We now live in an ocean of data.
And of course, that is literally true for those of us who study the ocean.
We’ve come a long way from the early days of oceanography, when scientists like Nansen, Ekman, and Bjerknes might collect a few dozen data points while on a ship, or from their calculations, or from a lab experiment, and then painstakingly draw graphs of their data by hand. (Ekman’s classic 1905 paper is a great reminder of what science was like decades before the first computer, and how much awesome stuff they still could do.)

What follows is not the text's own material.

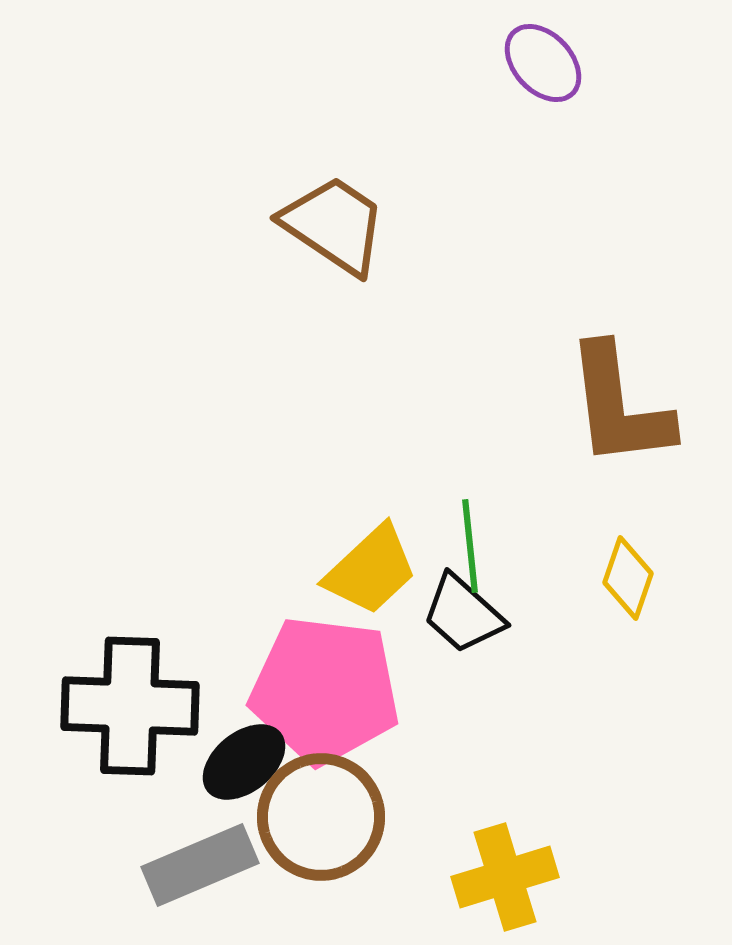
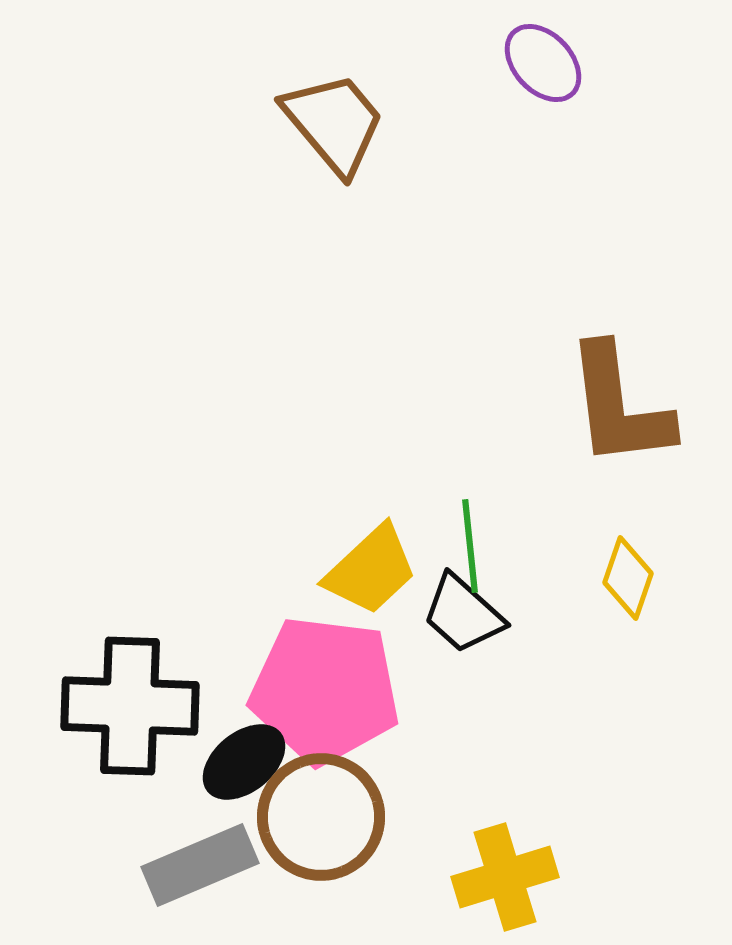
brown trapezoid: moved 102 px up; rotated 16 degrees clockwise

But now, with today’s modern instruments and ocean observatories, we can collect thousands of data points every day from dozens of instruments at the same location or spread across the world. This is both a blessing and a curse. Thanks to these new tools, we can study the ocean in more detail and at larger and longer scales than ever before. But on the down side, there is no way human hands or minds can make sense of all of this data without help. That is why learning how to program is now a skill that all oceanographers need to learn. While most students don’t have to become expert programmers, they do need to learn enough to processes, analyze and visualize the datasets they hope to use in their research.
A Virtual REU
This past summer, we put together our first Virtual REU (Research Experience for Undergraduates) in response to the cancellation of many traditional REUs due to the pandemic. Because we couldn’t take our students out to sea, we focused on teaching them how to utilize datasets we already have in hand, like the treasure-trove of data from the OOI. Of course, there’s not much you can do with the raw OOI dataset using a tool like Excel, let alone pencil and paper, so we decided it was important to provide students with a basic primer on oceanographic programming before they dove into their research projects.
Below is the first of 4 Python notebooks I developed this summer to support our students during the 2-week mini-workshop we ran prior to students’ 6-week research experience.

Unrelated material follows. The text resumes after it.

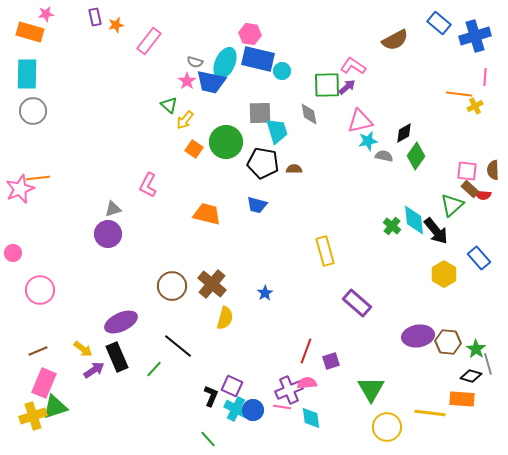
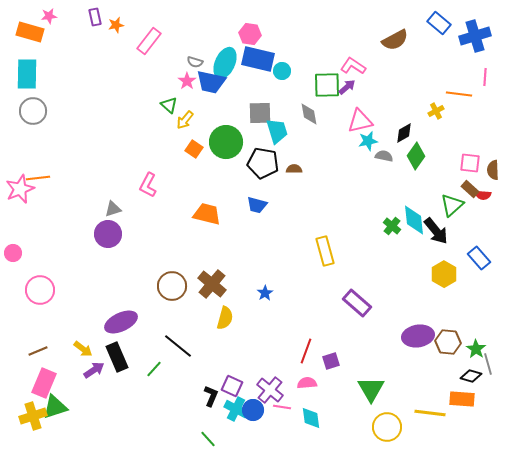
pink star at (46, 14): moved 3 px right, 2 px down
yellow cross at (475, 106): moved 39 px left, 5 px down
pink square at (467, 171): moved 3 px right, 8 px up
purple cross at (289, 390): moved 19 px left; rotated 28 degrees counterclockwise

In the end, we only used 2 of the notebooks. (Developing 2x more than I need tends to be my style.) But I hope to share all of these notebooks with our Data Labs community over the next few weeks, in the hopes that you might find them helpful for developing your own classes or courses for introducing basic data processing skills using Python to your students.
Activity 1 – Python Basics & NDBC Weather Data
This first notebook (below) ended up requiring 2 sessions to cover.
In the first session, we highlighted why learning a programming tool like Python is important to becoming an oceanographer. (Here are the slides I used.)
Specifically, we covered:
- A quick quick introduction to Google Colab
- The importance of Reproducible Research (check out The Scientific Paper is Obsolete from the Atlantic)
- How programming notebooks help with reproducible research and collaboration
- And some Python programming basics.
The second session was far more fun. We focused on the bottom half of the notebook, which demonstrates how, with a few lines of code, students can quickly access and plot data from NDBC. After a quick demo, we broke students up into small groups (using Zoom’s breakout rooms feature) and asked them to make a plot or two to show the full class at the end. A few students had some familiarity with programming, and we made sure they were dispersed throughout the small groups, so each group had a “ringer” to help.
More importantly, we focused on using the NDBC dataset for two key reasons.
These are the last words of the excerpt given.